• [WORK TO COMPLETE]
In the data below, find each line containing the string "Award" and return it.

Transcribed page contents:
────────────────

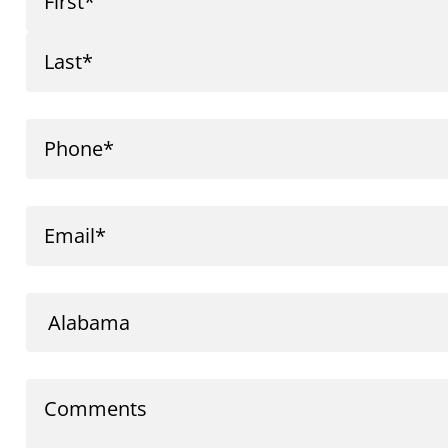
First
Last
Phone
Email
Comments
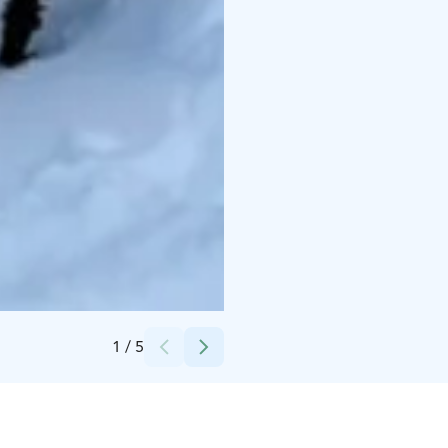
Credits:
The Middle of Nordic Ltd Oy
1
/
5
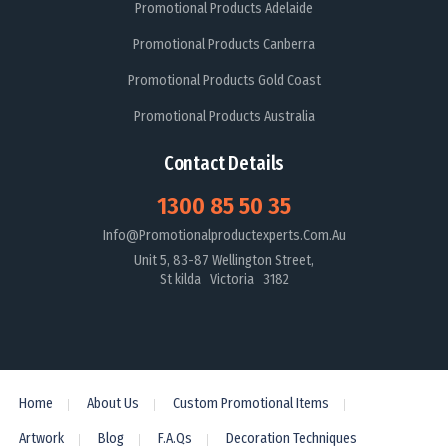
Promotional Products Adelaide
Promotional Products Canberra
Promotional Products Gold Coast
Promotional Products Australia
Contact Details
1300 85 50 35
Info@promotionalproductexperts.com.au
Unit 5, 83-87 Wellington Street,
St kilda Victoria 3182
Home
About Us
Custom Promotional Items
Artwork
Blog
F.A.Qs
Decoration Techniques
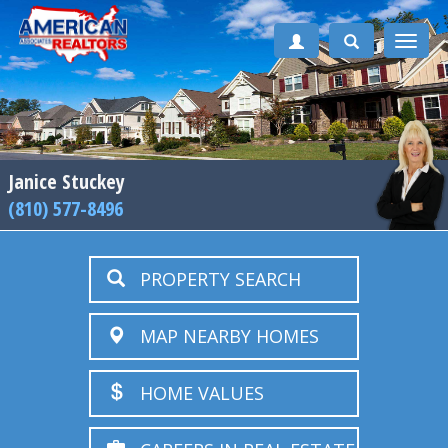
Toggle
naviga
Janice Stuckey
(810) 577-8496
PROPERTY SEARCH
MAP NEARBY HOMES
HOME VALUES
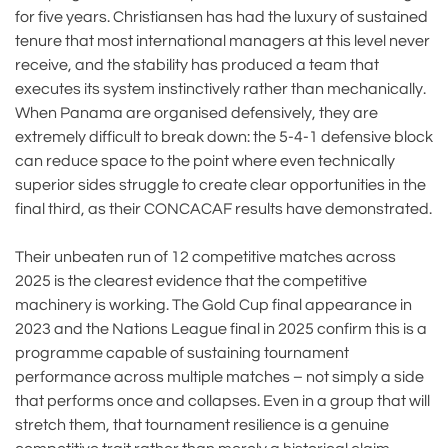
for five years. Christiansen has had the luxury of sustained
tenure that most international managers at this level never
receive, and the stability has produced a team that
executes its system instinctively rather than mechanically.
When Panama are organised defensively, they are
extremely difficult to break down: the 5-4-1 defensive block
can reduce space to the point where even technically
superior sides struggle to create clear opportunities in the
final third, as their CONCACAF results have demonstrated.
Their unbeaten run of 12 competitive matches across
2025 is the clearest evidence that the competitive
machinery is working. The Gold Cup final appearance in
2023 and the Nations League final in 2025 confirm this is a
programme capable of sustaining tournament
performance across multiple matches – not simply a side
that performs once and collapses. Even in a group that will
stretch them, that tournament resilience is a genuine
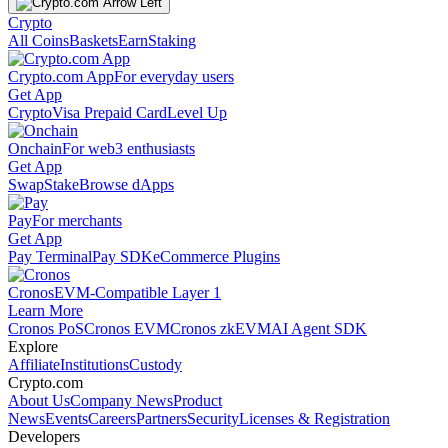
Crypto
All Coins
Baskets
Earn
Staking
Crypto.com App
For everyday users
Get App
Crypto
Visa Prepaid Card
Level Up
Onchain
For web3 enthusiasts
Get App
Swap
Stake
Browse dApps
Pay
For merchants
Get App
Pay Terminal
Pay SDK
eCommerce Plugins
Cronos
EVM-Compatible Layer 1
Learn More
Cronos PoS
Cronos EVM
Cronos zkEVM
AI Agent SDK
Explore
Affiliate
Institutions
Custody
Crypto.com
About Us
Company News
Product
News
Events
Careers
Partners
Security
Licenses & Registration
Developers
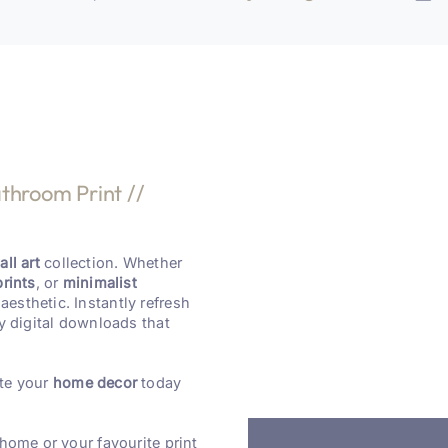
throom Print //
ll art
collection. Whether
prints
, or
minimalist
aesthetic. Instantly refresh
y digital downloads that
te your
home decor
today
 home or your favourite print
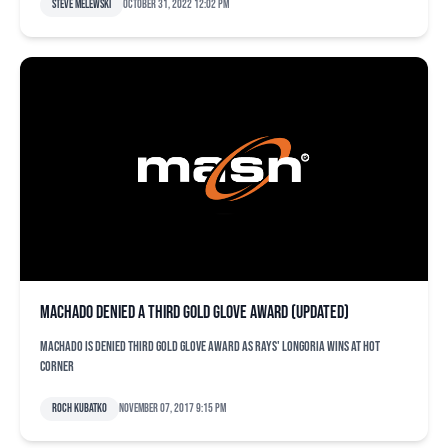
Steve Melewski
October 31, 2022 12:02 pm
Machado denied a third Gold Glove Award (updated)
Machado is denied third Gold Glove Award as Rays' Longoria wins at hot
corner
Roch Kubatko
November 07, 2017 9:15 pm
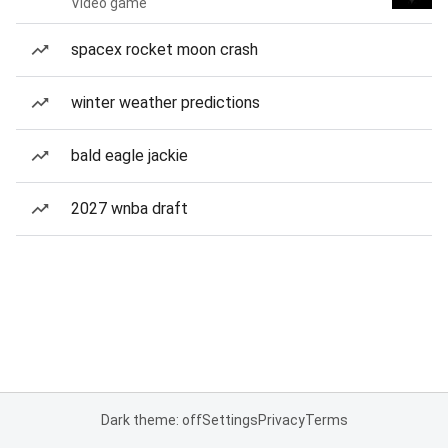
Video game
spacex rocket moon crash
winter weather predictions
bald eagle jackie
2027 wnba draft
Dark theme: off
Settings
Privacy
Terms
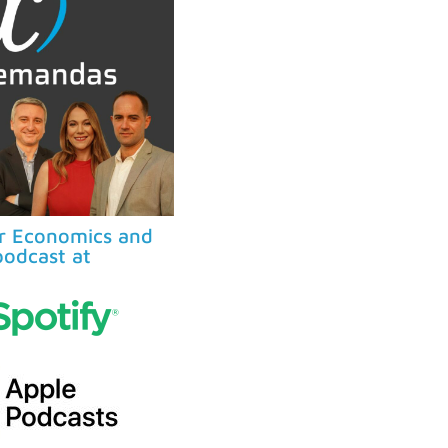
ur Economics and
odcast at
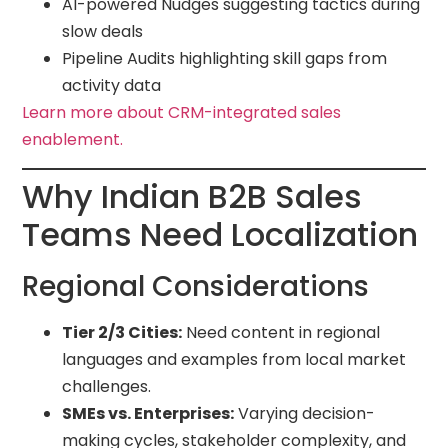
AI-powered Nudges suggesting tactics during
slow deals
Pipeline Audits highlighting skill gaps from
activity data
Learn more about CRM-integrated sales
enablement.
Why Indian B2B Sales
Teams Need Localization
Regional Considerations
Tier 2/3 Cities:
Need content in regional
languages and examples from local market
challenges.
SMEs vs. Enterprises:
Varying decision-
making cycles, stakeholder complexity, and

────────────────

• [COMPLETED EXERCISE]
Machado denied a third Gold Glove Award (updated)
Machado is denied third Gold Glove Award as Rays' Longoria wins at hot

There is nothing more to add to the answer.